→ Record excerpts:
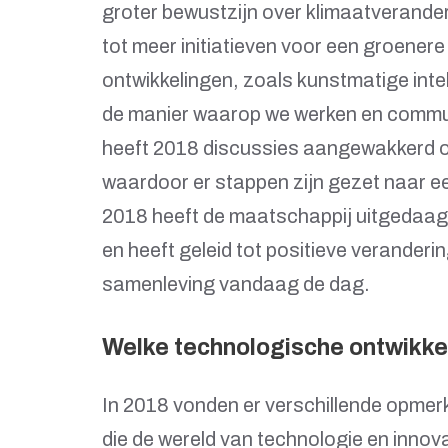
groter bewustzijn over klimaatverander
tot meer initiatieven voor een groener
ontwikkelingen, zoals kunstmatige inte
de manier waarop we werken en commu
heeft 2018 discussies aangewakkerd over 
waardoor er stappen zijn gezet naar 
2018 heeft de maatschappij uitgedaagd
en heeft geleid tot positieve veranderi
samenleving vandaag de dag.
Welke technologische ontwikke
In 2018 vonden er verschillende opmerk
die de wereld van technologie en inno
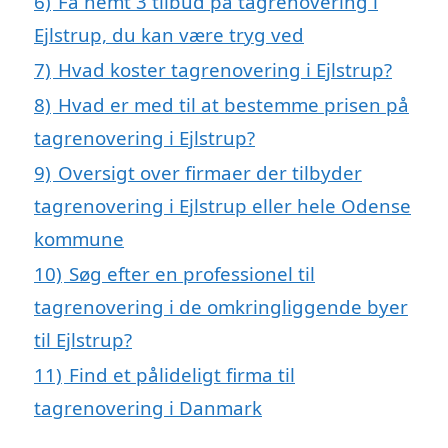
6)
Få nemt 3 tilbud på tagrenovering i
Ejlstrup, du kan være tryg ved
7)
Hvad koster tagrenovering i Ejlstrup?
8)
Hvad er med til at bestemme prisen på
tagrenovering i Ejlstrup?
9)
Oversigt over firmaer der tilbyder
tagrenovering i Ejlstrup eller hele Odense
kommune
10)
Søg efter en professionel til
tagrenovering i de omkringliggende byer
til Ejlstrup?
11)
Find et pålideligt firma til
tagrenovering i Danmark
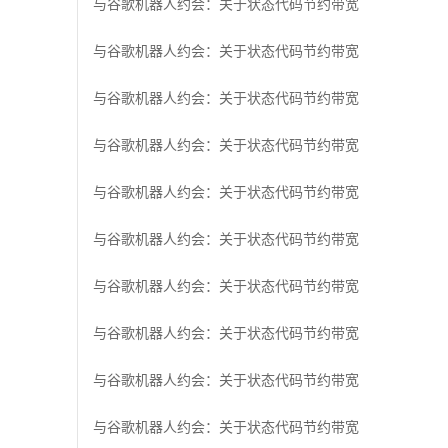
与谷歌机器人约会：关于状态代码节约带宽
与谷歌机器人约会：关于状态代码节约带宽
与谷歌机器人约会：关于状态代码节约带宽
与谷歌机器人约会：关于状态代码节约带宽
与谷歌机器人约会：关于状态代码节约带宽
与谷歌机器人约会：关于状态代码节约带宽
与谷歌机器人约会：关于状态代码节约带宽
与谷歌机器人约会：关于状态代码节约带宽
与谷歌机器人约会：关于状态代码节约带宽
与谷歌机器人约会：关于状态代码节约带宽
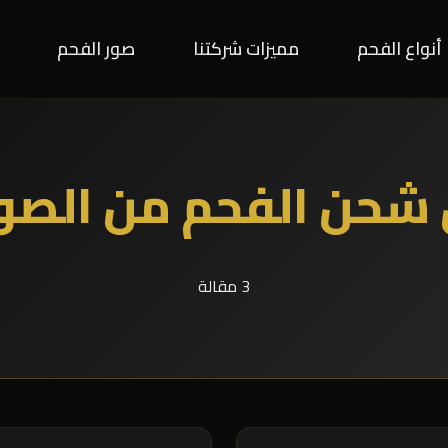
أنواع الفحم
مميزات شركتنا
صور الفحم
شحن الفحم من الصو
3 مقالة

→ Exercise aim:
Pick out, from the lines above, every one that contains the string "Ejlstrup".

→ Answer area:
Ejlstrup, du kan være tryg ved
Hvad koster tagrenovering i Ejlstrup?
tagrenovering i Ejlstrup?
tagrenovering i Ejlstrup eller hele Odense
til Ejlstrup?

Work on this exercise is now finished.